The lightning sweep by Isis militants across much of northern and western Iraq over the past month has dramatically raised tensions between the country’s Shia majority and Sunni minority. At the same time, splits have grown between the Shia-led government in Baghdad and the Kurdish autonomous region in the north.
In an address today, the Iraqi Prime Minister, Nouri al-Maliki, accused the Kurdish zone of being a haven for Islamic extremists from Isis and other Sunni insurgent groups. He did not provide any evidence, and the claims are likely further to strain Baghdad’s ties which the Kurds, whose fighters have been battling the militant advance in the north.

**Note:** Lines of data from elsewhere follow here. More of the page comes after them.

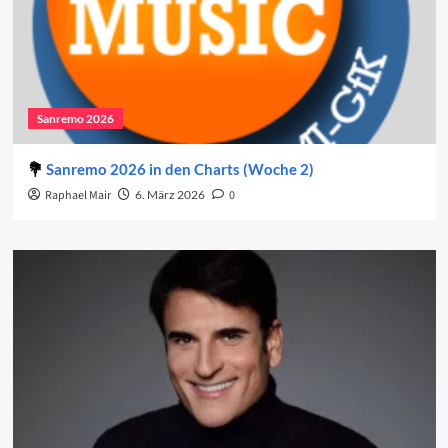
Sanremo 2026
Sanremo 2026 in den Charts (Woche 2)
Raphael Mair
6. März 2026
0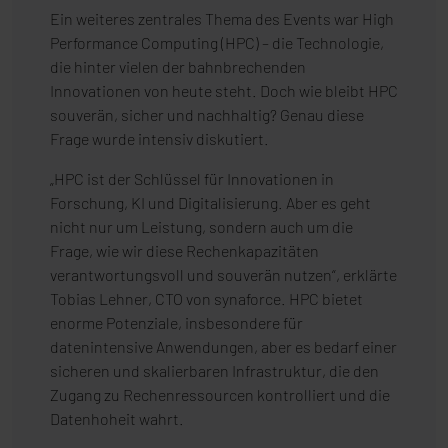
Ein weiteres zentrales Thema des Events war High
Performance Computing (HPC) – die Technologie,
die hinter vielen der bahnbrechenden
Innovationen von heute steht. Doch wie bleibt HPC
souverän, sicher und nachhaltig? Genau diese
Frage wurde intensiv diskutiert.
„HPC ist der Schlüssel für Innovationen in
Forschung, KI und Digitalisierung. Aber es geht
nicht nur um Leistung, sondern auch um die
Frage, wie wir diese Rechenkapazitäten
verantwortungsvoll und souverän nutzen“, erklärte
Tobias Lehner, CTO von synaforce. HPC bietet
enorme Potenziale, insbesondere für
datenintensive Anwendungen, aber es bedarf einer
sicheren und skalierbaren Infrastruktur, die den
Zugang zu Rechenressourcen kontrolliert und die
Datenhoheit wahrt.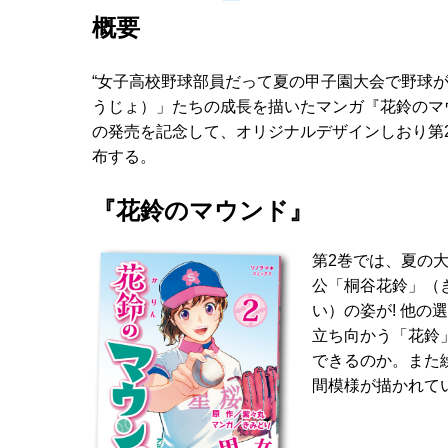
概要
“女子高校野球部員だって夏の甲子園大会で野球
うじょ）」たちの成長を描いたマンガ『花鈴のマウ
の発売を記念して、オリジナルデザインしおり第
布する。
『花鈴のマウンド』
第2巻では、夏の
公「桐谷花鈴」（
い）の姿が! 他
立ち向かう「花鈴
できるのか。また
間模様が描かれて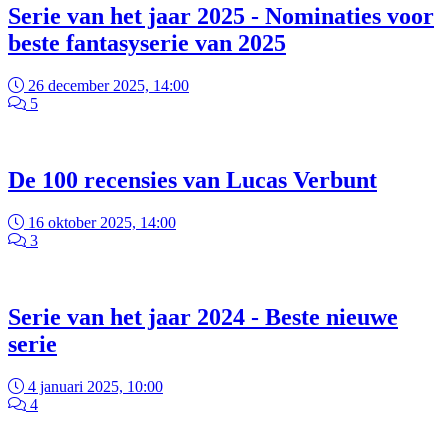
Serie van het jaar 2025 - Nominaties voor
beste fantasyserie van 2025
26 december 2025, 14:00
5
De 100 recensies van Lucas Verbunt
16 oktober 2025, 14:00
3
Serie van het jaar 2024 - Beste nieuwe
serie
4 januari 2025, 10:00
4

The corpses, all of them with gunshot wounds, were found in the predominantly Shia village of Khamissiya outside the city of Hillah, 60 miles south of Baghdad.
A military spokesman, Brigadier-General Saad Maan Ibrahim, said an investigation was under way to determine the identities of the dead, as well as the circumstances of the killings. The victims were all men aged between 25 and 40, and it appeared that they were killed a few days earlier and dumped in the remote area, police said. The region south of Hillah is predominantly Shia but there is a belt of Sunni-majority towns north of the city.
While the motives remain unclear, such grisly killings hark back to the worst days of Iraq’s sectarian bloodletting in 2006 and 2007. At that time, with a Sunni insurgency raging, Shia militias and Sunni militant groups were notorious for killing members of the other sect, and bodies were frequently dumped along roadsides, on empty land, in ditches and canals. As the levels of violence dropped over time, such discoveries became rare.
Mr Maliki lashed out at the Kurds in his weekly televised statement, saying “everything that has been changed on the ground must be returned” – a clear reference to the disputed territory that fighters loyal to the Kurdish regional government, which is based in the city of Irbil, have taken. He even went a step further, saying: “We cannot stay silent over Irbil being a headquarters for Daesh, Baath, al-Qa’ida and the terrorists.”
Daesh is the acronym in Arabic for Isis, often used as a pejorative term by its opponents, while the Baath was the party of the former dictator Saddam Hussein. But Mr Maliki provided no evidence to back up his claims, which are sure to be rejected by Kurdish leaders in Irbil. Evidence on the ground also contradicts Mr Maliki’s allegations.
Kurdish peshmerga forces have clashed repeatedly with the Sunni militants led by Isis in recent weeks. Tens of thousands of Iraqi civilians have fled to the Kurdish-controlled areas to escape the militant onslaught. Shia-dominated Iran, a close ally of Mr Maliki, has also been helping Iraq’s military – help that is believed to include military advisers.
This week, an Iranian military adviser who was helping co-ordinate Shia militias was killed by a roadside bomb north of Baghdad, two Shia militia commanders said.
The officer was killed on Sunday in Salahuddin province while helping organise Shia militias in the defence of a Shia shrine in the city of Samarra, 60 miles north of Baghdad. Previously, only one Iranian has been confirmed killed in Iraq’s recent crisis – a pilot who Iran’s state news agency said died defending holy sites in Samarra.